Em 2021, Zemmour chegou a aparecer à frente de Marine em algumas pesquisas, mas a ascensão dele não seria duradoura. O jornalista acabou perdendo fôlego, em parte devido a sua inabilidade em abordar a apreensão do eleitorado com a inflação. E no longo prazo, longe de causar danos duradouras a Le Pen, com seu radicalismo aberto Zemmour acabou por ajudar a normalizar ainda mais a imagem da rival, oferecendo um contraste negativo involuntário.

Mas se o estilo de Marine pareceu mais palatável que o de Zemmour, o conteúdo não difere tanto assim, avaliam adversários. “Seus fundamentos não mudaram: é um programa racista que visa dividir a sociedade e é muito brutal.
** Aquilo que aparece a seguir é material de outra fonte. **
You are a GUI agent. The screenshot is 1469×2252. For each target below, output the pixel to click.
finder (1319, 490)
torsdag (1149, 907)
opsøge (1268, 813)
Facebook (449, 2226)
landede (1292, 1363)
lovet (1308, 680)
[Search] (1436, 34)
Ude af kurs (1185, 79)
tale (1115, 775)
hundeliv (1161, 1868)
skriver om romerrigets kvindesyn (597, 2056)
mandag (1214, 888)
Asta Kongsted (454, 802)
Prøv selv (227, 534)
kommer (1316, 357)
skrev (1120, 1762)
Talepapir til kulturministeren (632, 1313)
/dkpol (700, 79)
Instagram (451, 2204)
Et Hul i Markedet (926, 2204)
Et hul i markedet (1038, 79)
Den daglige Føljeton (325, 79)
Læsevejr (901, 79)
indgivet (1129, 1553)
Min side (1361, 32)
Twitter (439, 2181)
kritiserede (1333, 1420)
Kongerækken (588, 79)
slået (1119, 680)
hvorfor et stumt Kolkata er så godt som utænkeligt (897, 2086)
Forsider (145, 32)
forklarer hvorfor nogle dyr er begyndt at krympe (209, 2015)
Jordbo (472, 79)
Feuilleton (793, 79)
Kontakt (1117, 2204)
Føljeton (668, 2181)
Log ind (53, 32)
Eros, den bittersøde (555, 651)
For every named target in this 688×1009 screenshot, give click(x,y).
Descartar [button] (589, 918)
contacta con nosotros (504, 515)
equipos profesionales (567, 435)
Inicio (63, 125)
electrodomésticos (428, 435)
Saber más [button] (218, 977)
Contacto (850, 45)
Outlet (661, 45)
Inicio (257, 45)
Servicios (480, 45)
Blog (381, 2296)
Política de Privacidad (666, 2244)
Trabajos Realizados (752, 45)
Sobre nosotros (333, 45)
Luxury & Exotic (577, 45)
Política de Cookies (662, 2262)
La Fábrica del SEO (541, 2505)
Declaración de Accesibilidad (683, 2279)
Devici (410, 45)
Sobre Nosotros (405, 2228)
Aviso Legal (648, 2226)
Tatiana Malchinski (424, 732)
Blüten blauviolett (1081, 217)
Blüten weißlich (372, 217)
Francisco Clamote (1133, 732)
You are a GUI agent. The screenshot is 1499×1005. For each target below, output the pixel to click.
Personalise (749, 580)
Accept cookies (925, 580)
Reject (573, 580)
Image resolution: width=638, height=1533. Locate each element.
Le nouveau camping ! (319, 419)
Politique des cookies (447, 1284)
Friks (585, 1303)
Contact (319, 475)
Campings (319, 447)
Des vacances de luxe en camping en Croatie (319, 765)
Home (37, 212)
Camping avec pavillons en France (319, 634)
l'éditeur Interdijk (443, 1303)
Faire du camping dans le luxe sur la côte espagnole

É um programa de saída da Europa, embora ela não o diga claramente”, afirmou Macron recentemente.

Embora tenha ficado em segundo plano na sua campanha, Marine Le Pen ainda defende deter o que chama de “imigração descontrolada” e “erradicar as ideologias islâmicas”. Ela também não esconde que pretende recorrer a ferramentas populistas como referendos para mudar a Constituição, contornando a Assembleia Nacional. Em vez de se referir explicitamente a tirar a França da UE, ela fala de renegociar tratados e diminuir as contribuições financeiras do país ao bloco.

Mélenchon e a fragmentação da esquerda

Único candidato que nesta semana final ainda mostrou capacidade de ameaçar a ida de Le Pen ao segundo turno, o esquerdista Jean-Luc Mélenchon ampliou nos últimos dias apelos pelo “voto útil” entre o campo fragmentado da esquerda francesa, dividida nesta eleição em seis candidaturas, que vão da ecologia ao anticapitalismo.

Mélenchon, que aparece com até 17,5% das intenções em pesquisas recentes, havia ficado apenas dois pontos percentuais atrás de Le Pen no primeiro turno de 2017. Sem ele, as outras cinco candidaturas de esquerda mal somam 11% dos votos.

Ao longo da corrida, ocorreram tentativas de formar uma “frente única de esquerda” para contrabalancear a força da direita neste pleito. Militantes chegaram a organizar o que chamaram de “primárias populares” em janeiro, para escolher um candidato único no campo. A enquete deu vitória à ex-ministra Christiane Taubira. No entanto, os demais candidatos não aceitaram a iniciativa. Nesta semana, a própria Taubira pediu “voto útil” para Mélenchon.

Líder do movimento França Insubmissa, Mélenchon passou os últimos dias numa trajetória ascendente, semelhante a que ocorreu em 2017. Ele defende um programa mais ousado que a maioria dos seus adversários na esquerda, com vários contornos populistas, como uma “refundação” da República, congelamento de preços, saída da França da Otan e instituição do voto obrigatório a partir dos 16 anos.

Derrocada interminável dos partidos tradicionais

O primeiro turno também confirma mais uma vez o declínio de duas legendas tradicionais de esquerda e direita da França: o Partido Socialista (PS) e Os Republicanos – este último o sucessor de uma série de partidos de direita gaullista.

Neste pleito, o PS está representado pela prefeita de Paris, Anne Hidalgo, que deve amargar apenas 2% dos votos – um resultado ainda pior do que os 6,36% de seu correligionário Benoît Hamon no pleito de 2017, quando a legenda penou por causa da impopularidade do então presidente François Hollande. Com diminutas intenções de voto de 5%, Hidalgo arrisca nem mesmo ter os custos de campanha reembolsados pelo Estado.

Entre Os Republicanos a situação não é muito melhor: a candidata da legenda, Valérie Pécresse, aparece com no máximo 8,5 % das intenções, bem abaixo dos 20% obtidos por François Fillon em 2017.

Sucessores da antiga União por um Movimento Popular – legenda dos ex-presidente Jacques Chirac e Nicolas Sarkozy –, os Republicanos penaram nessa campanha no campo congestionado da direita e com a consolidação do outsider Macron como a figura preferida do eleitorado pró-negócios. A presença dos extremistas Le Pen e de Zemmour na corrida também tornou ineficaz a estratégia de Pécresse de fazer acenos para eleitores mais radicais em temas como imigração.